One example of how incredibly tedious this paper is. I volunteered to write for the features team as they were short on volunteers. I soon realised why. After writing a fairly entertaining piece on adult content in kids films, I sent it off to the editor, mildly happy that I’d done a decent job on my first attempt. I received a friendly, but incredibly frustrating reply informing me that whilst they liked the piece, the powers that be ‘loathe ‘I’ pieces’. In other words, they hate anybody writing in the first person, and not in the robotic third person style that has become the norm for the paper.

I was frustrated because, whilst I anticipate and expect changes to be made to my copy, I can’t understand the mentality of anyone literally banning the use of first person narrative just because they don’t like it.  Who on earth writes third person features? Yes, opinion pieces can get boring and a paper full of them would be dreadful, but can’t someone, anyone inject some life and spark into a newspaper that has about as much life in it as Barbara Windsor’s tits?

It all seems like too much hard work for such little gain. I sound like a right div, but if I can’t achieve what I want in journalism, or in the media or in any form of writing, I’d rather just go and become a gardener or a builder than write absolute crap that I just don’t care about. Again, this is where people will pop in and go “life doesn’t work like that!”, but speaking idyllically, why can’t it? Just because someone had to suck cock and make tea on the way to the top doesn’t mean everybody has to. The day I get enthused about 400 words on why students drink too much is the day I lose a little bit of my soul and my spirit. Yeah it could be worse, I could have some arsehole boss making me work all the hours in the world, or I could be on a building site ten hours a day, but I’m not, and so in my world, my discord is based on the bastardisation of creativity and the terminal illness of journalism.

“You cannot make friends with the rock stars” said Lester Bangs in the film Almost Famous. He was referring to a young journalist in the music world who was about to go on tour with his favourite band to write a feature on them (one presumes in the first fucking person.) I can only offer the advice of ‘you cannot make friends with journalists’ because all they long for in life is to fuck the other person over and get ahead for themselves. That’s the main urban myth I can’t stand in journalism, that you’ve got to work in a team to get the most out of it. Absolute bollocks, no-one likes working with other people, everyone wants to get all the glory themselves. And why not, I’m certainly the same but at least I can admit it and not masquerade about trying to do the best for everyone.
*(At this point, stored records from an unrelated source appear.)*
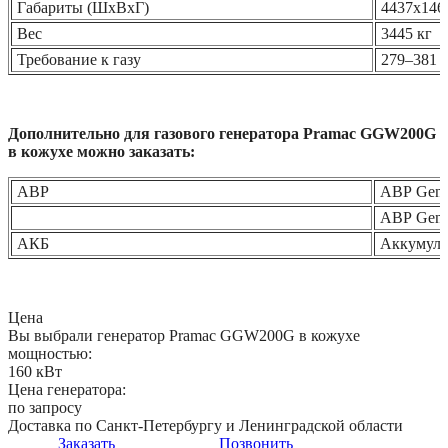
Габариты (ШхВхГ)
4437х146
Вес
3445 кг
Требование к газу
279–381 
Дополнительно для газового генератора Pramac GGW200G
в кожухе можно заказать:
АВР
АВР Gene
АВР Gene
АКБ
Аккумуля
Цена
Вы выбрали генератор Pramac GGW200G в кожухе
мощностью:
160 кВт
Цена генератора:
по запросу
Доставка по Санкт-Петербургу и Ленинградской области
Заказать
Позвонить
Hypocrisy, back-stabbing and let’s be honest, probably shit loads of molestation. That’s journalism for you, and I’m only on the student side. God knows what happens when you get to the big boys, coked up paranoid wrecks desperately trying to pay their mortgage by flogging articles on ‘Top 5 Spoons!’ and ‘Why men are bastards.” I’ll tell you why I’m a bastard, because I couldn’t give a shit about boring writing, especially discussions on spoons, because the whole world knows that the only spoon worth bothering with is Bill Spoon, the scouse Barry Manilow.

Whatever, maybe I’m just not cut out for this, or maybe I’m better equipped that anyone else to succeed. As my spiritual brother once sang, I see no changes, wake up in the morning and ask myself, is life worth living should I blast myself?